At SIQ we calibrate optical laser sources, optical power level meters, optical fibers, optical attenuators, and optical time domain reflectometers OTDRs. The calibration could be performed only on equipment that is based on 1310 nm and 1550 ns single mode 9 μm optical fibers equipped with FC/PC or SC/PC connectors.

Calibration of test equipment at SIQ

Laser power source

The calibrated parameter is absolute optical power level of laser power source which can be measured at different output levels (linearity) using reference laser power meter. The power can be measured in a 0 dBm to –90 dBm power range.

Optical power meters

We calibrate the absolute accuracy of optical power metes by comparison method using the reference optical power meter. Another parameter of importance is optical power level linearity which is calibrated using a reference optical attenuator. The power can be measured in 0 dBm to –90 dBm power range.

Optical attenuators and optical fibers

The main parameter of interest in both cases is optical insertion loss and (incremental and/or stepped) attenuation of optical step attenuators. The attenuation can be measured in 0 dB to 90 dB range by comparison method (uncertainties from 0.15 dB to 0.17 dB) or by method using variable optical attenuator in –1.4 dB to –60 dB range (uncertainties 0.06 dB). We can also calibrate optical length of optical fiber at known group refractive index (distances from 0.1 km to 100 km).

Optical time domain reflectometers (OTDRs)

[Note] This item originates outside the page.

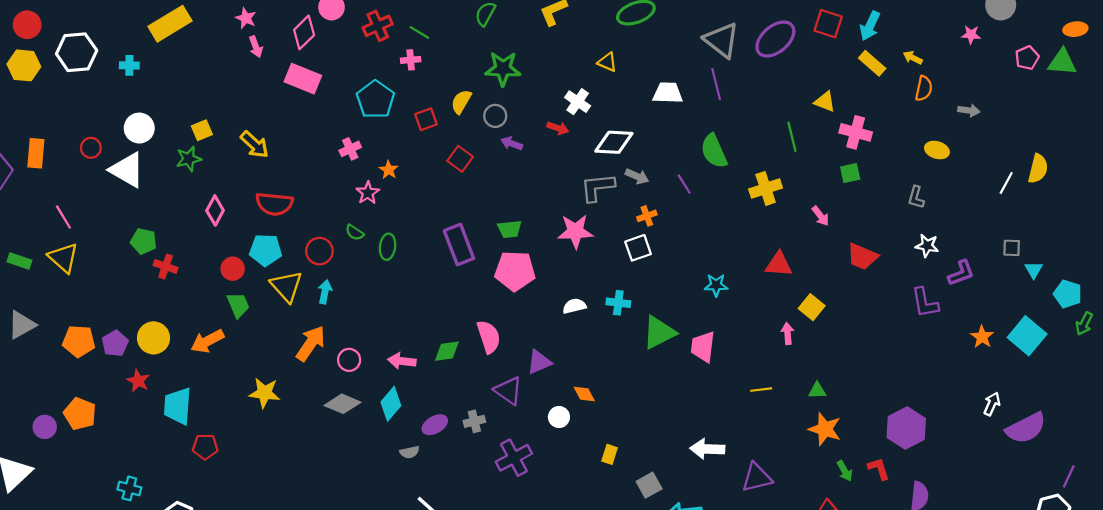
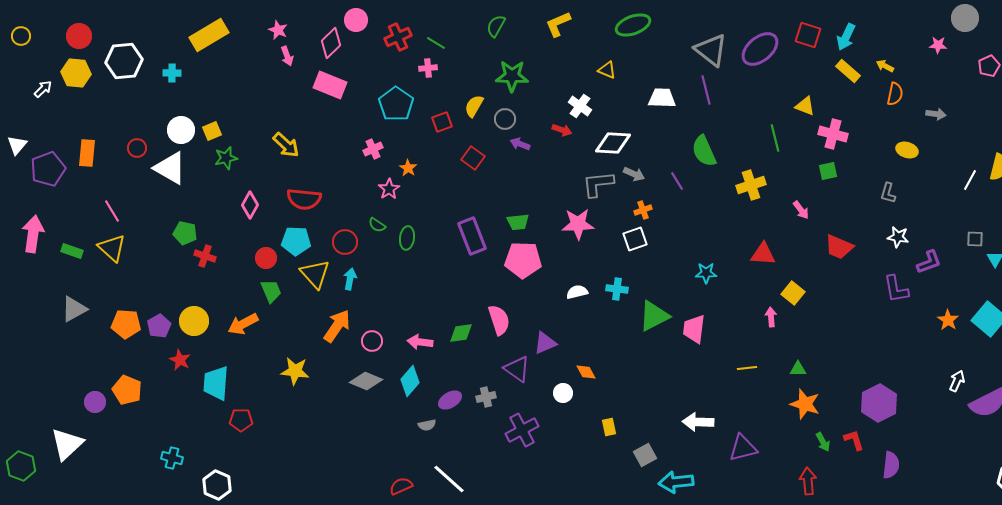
yellow square: (202, 130) -> (212, 131), moved
yellow rectangle: (610, 454) -> (609, 427), turned -30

OTDR is an instrument that can measure distance to certain events (connectors, splices, or faults) and attenuation in optical fiber. This is done by sending a laser light pulse into the optical fiber and then measuring the backscattered signal from the fiber in given time intervals. The scattering is either Rayleigh scattering on the micro particles in the optical fiber glass or Fresnel refraction which takes place at boundaries between different materials in the path of the light pulse (connectors, splices, etc.). If group refractive index of the fiber is known, then the distance to given event can be calculated using the time when this signal was received. The level of the received signal is a measure of fiber attenuation, thus the OTDR can also measure the loss of optical power in the fiber. Typical parameters that we calibrate are:

  • loss scale in region A, ΔSA (typical fiber trace ± 3 dB per km distance, 0 km to 35 km)
  • distance offset error, ΔL0, is the displayed location of the OTDR’s front panel connector (ideally, the displayed location should be zero)
  • distance scale error, ΔSL, is the error of the distance slope (it can be measured from 5 km to 35 km)
  • loss scale calibration (loss scale calibration is used to determine the accuracy of the loss measurement ΔSA of an OTDR, for power levels F within the OTDR’s backscatter regime)
  • event deadzone (the event deadzone is usually specified for a pulse width of 1 μs and a reflectance of –35 dB unless otherwise stated in the specifications)
  • attenuation deadzone (the attenuation deadzone is defined as the displayed difference between the beginning of a reflection to the point where the signal returns to the backscatter trace within a given error band, at a given reflectance)
  • dynamic range (The dynamic range characterizes the OTDR’s ability to measure long fibers and, accordingly, small backscatter signals. It is defined as the difference between the extrapolated start of the backscatter trace and the noise level, expressed in dB of one-way fiber loss.)